SOURCE INFORMATION =>
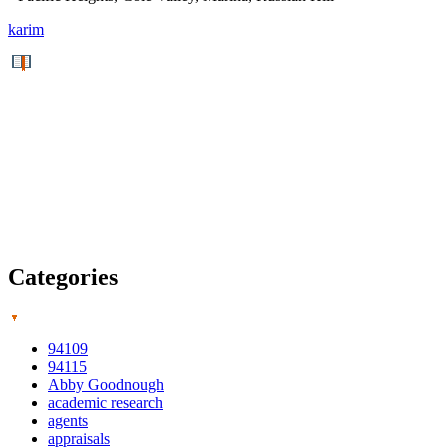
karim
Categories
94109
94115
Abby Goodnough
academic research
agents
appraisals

...

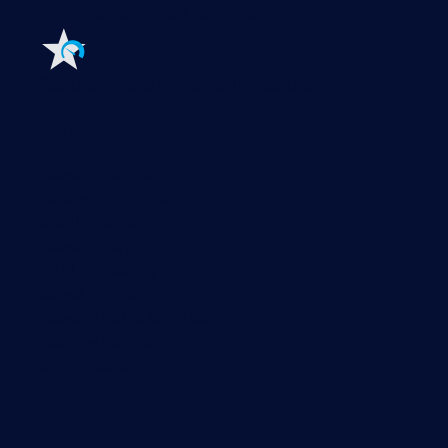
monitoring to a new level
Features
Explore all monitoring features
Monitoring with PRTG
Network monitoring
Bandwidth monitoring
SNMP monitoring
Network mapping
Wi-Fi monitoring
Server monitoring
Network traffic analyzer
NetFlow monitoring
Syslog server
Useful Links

PROBLEM STATEMENT => State how many lines above contain the word "Network", and nothing more.

TASK RESULT => 3